# Need help getting my 2 cats to like eachother



## KingBullGod (Jan 25, 2009)

Hi,

I have 2 cats, both are male and castrated. The one is 4 years old, and the other is just 8 months old. None of the 2 cats have met an other cat face to face...

The younger cat lives in a very small balcony in my flat, and that's the reason I want him to move in. It's time for him to move in with the other cat. 

The older cat lives only in my room and has also access to my rooms balcony which is pretty big, so I assume that the limited living area would be a problem for the cats to get used to each other.

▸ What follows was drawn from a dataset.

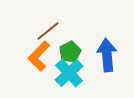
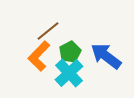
blue arrow: moved 1 px left, 1 px down; rotated 48 degrees counterclockwise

In the beginning, the older cat did not tolerate the newcomer at all, and was hissing almost immediatly. Now, there's no direct threat or hissing or such. I can now even have the 2 cats go loose in the room, although they are chasing each other, and "boxing" eachother (without claws). I thought this was a clear sign of improvement at first, but 2 months have passed now, and they are still chasing each other, and they don't seem to be able to relax when they are together.

I do not know what to do...

They young newcomer is full of energy, and want's to run and fight with the other cat mostly for fun, while the old cat never gives up protecting his area...

I have tried a lot. Such as letting them smell and seeing each other frequently, letting them litter and eat together (both have their own litterbox and plate (this works quite fine), and more...


I would really appreciate some help here. I am desperate to get these cats like each other.

Do I need to keep on trying or should I try or do something else?

Please help!

Thanks,
Chris


----------



## spid (Nov 4, 2008)

sounds like they are playing - my two still chase and play fight every day with each other and love each other loads. I'd just let them carry on and they will be fine.


----------



## KingBullGod (Jan 25, 2009)

spid said:


> sounds like they are playing ....


Nah, they younger cat might be playing, but the older one definetly doesn't. I need to make him accept the newcomer somehow....

Any ides?


----------